The biggest difference is that the references to planet Zeist are removed in the Renegade version and the Immortals are explained as coming from Earth's distant past. Some scenes were re-sequenced, e.g., a long swordfight was broken into two separate fights and the opening scenes in The Quickening were turned into flashbacks in the Renegade version. Scenes that did not make it into The Quickening were restored in the Renegade, e.g., Louise and Connor's climb to the hole in the shield and a fight scene between Connor and Katana on top of a truck.

Not necessarily, but it takes some doing. We must assume that not only are Connor and Ramirez banished from their home planet onto Earth but their memories are wiped and they are youthed into babies and placed at different periods of history. (Note: The Highlander TV series and Highlander 4 stick with the idea of the Immortals all being foundlings, abandoned babies adopted by strangers.) If we accept that, then there is no contradiction between the two films. This means that the Kurgan from the original film is another assassin and, if the Immortals are aliens, it explains why they cannot have children with human women.

The planet Zeist was under the rule of the evil General Katana. Rebels banded together to free their world from Katana's rule. Ramirez was asked whether he would lead them against Katana. Ramirez declined but said that there was one among them whose destiny was to lead them and defeat Katana. With the power of the Quickening, Ramirez pointed his sword at Connor, proclaiming him their leader and the chosen one. Basically, Ramirez was there to unite and organize the rebels and to guide and mentor Connor with his quest.

The Quickening is an alternate story, which takes place 40 years after Highlander. The idea came about because Christopher Lambert enjoyed working with Sean Connery and wanted to work with him again for The Quickening. Although Ramirez had been killed by the Kurgan, they wrote a new story, which would allow Connery to return in the role of Ramirez, creating a "what if" but changing the original story and its mythology and writing into the screenplay how Connor used the power of the Quickening to resurrect Ramirez with his head intact.

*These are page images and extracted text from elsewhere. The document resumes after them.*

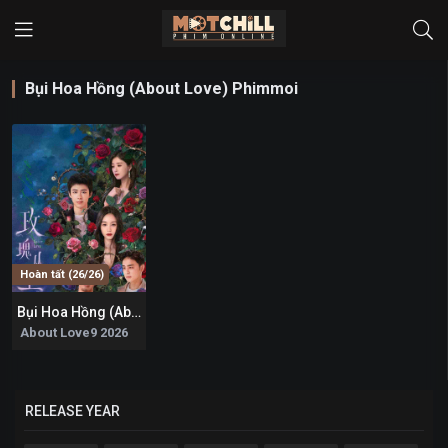
Bụi Hoa Hồng (About Love) Phimmoi
Hoàn tất (26/26)
Bụi Hoa Hồng (About Love)
0
About Love9 2026
RELEASE YEAR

However, the sequels disregard The Quickening and stay true to the original film, with Connor not a alien from another planet and defeated Immortals unable to be brought back to life by the Quickening.

Yes and no. The Quickening and the other sequel are two separate timelines. In The Quickening, after Connor beheaded The Kurgan and won The Prize, he grew old and became a fragile old man. Endgame takes place in 2001 after Connor defeated The Kurgan and Kane. Connor never lived to 2024 and was beheaded by his brother Duncan. Alternatively it is possible that Duncan could resurrect Connor using the same method Connor resurrects Ramirez.

The Quickening was released a year before Highlander: The Series premiered. Up to that point, we did not know that Connor has a brother who is also Immortal, and Duncan McLeod is not seen or mentioned. If Duncan McLeod had been created before the TV series, it would had been assumed that Duncan fought with the Zeist rebel warriors and may had been killed by General Katana and his warriors. Highlander the series and the following sequels disregarded The Quickening. The TV series had been devised, so the story could follow a new character to connect the TV series with the 1986 film by Connor's appearance and to pass the torch on to Duncan, which confirmed that Connor did not win the Prize at the end of Highlander and that there were other Immortals out there. Adrian Paul agreed to appear in Highlander: Endgame, as the film was to connect the series with the film franchise and for the films to start following Duncan and ending with Connor's death, when he is killed by Duncan, which means that Connor never lived to 2024 and that The Quickening did not happen.